* REQUIREMENT: Although the data below contains pictures, output only the lines between those holding "Describe the element" and "At what (x,y)", inclusive, exactly and without those pictures.

====== RECORD SET

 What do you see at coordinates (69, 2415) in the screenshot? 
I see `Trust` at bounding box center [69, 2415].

============
====== RECORD SET

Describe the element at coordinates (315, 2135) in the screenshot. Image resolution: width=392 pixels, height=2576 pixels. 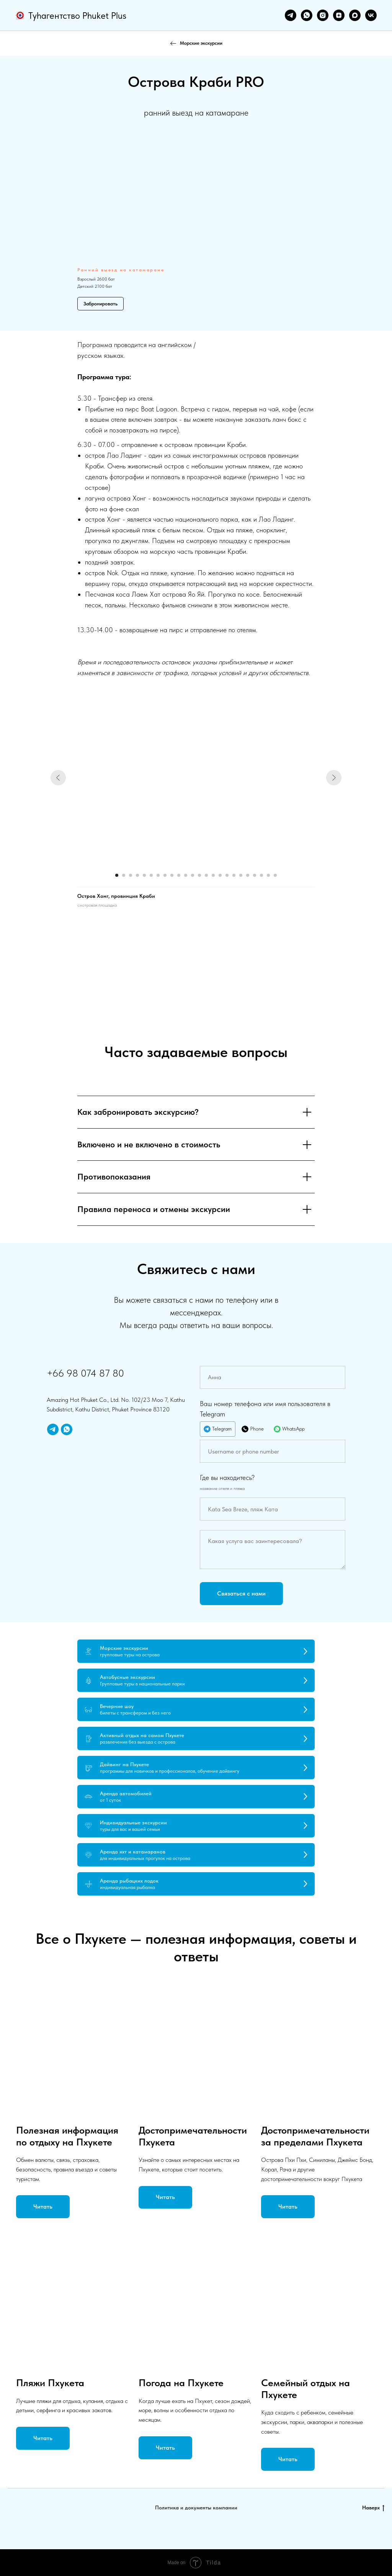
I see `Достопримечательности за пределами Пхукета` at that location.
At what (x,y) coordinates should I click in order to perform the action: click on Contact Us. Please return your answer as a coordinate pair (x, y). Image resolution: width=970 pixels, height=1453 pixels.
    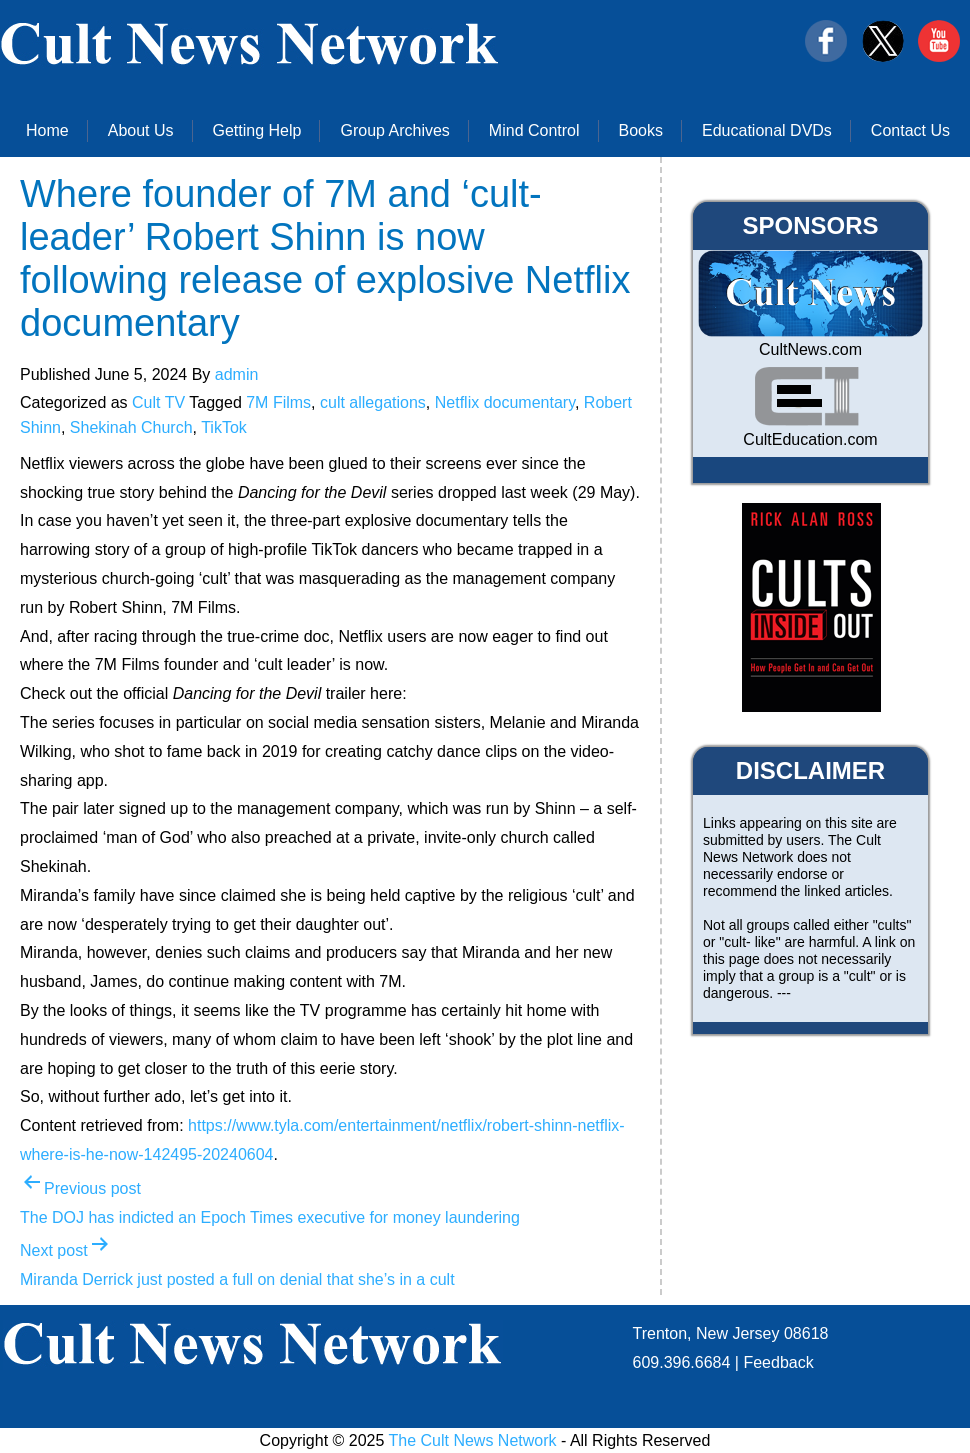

============

* FINISHED EXERCISE:
Describe the element at coordinates (315, 2135) in the screenshot. Image resolution: width=392 pixels, height=2576 pixels. 
I see `Достопримечательности за пределами Пхукета` at that location.
At what (x,y) coordinates should I click in order to perform the action: click on Contact Us. Please return your answer as a coordinate pair (x, y). Image resolution: width=970 pixels, height=1453 pixels.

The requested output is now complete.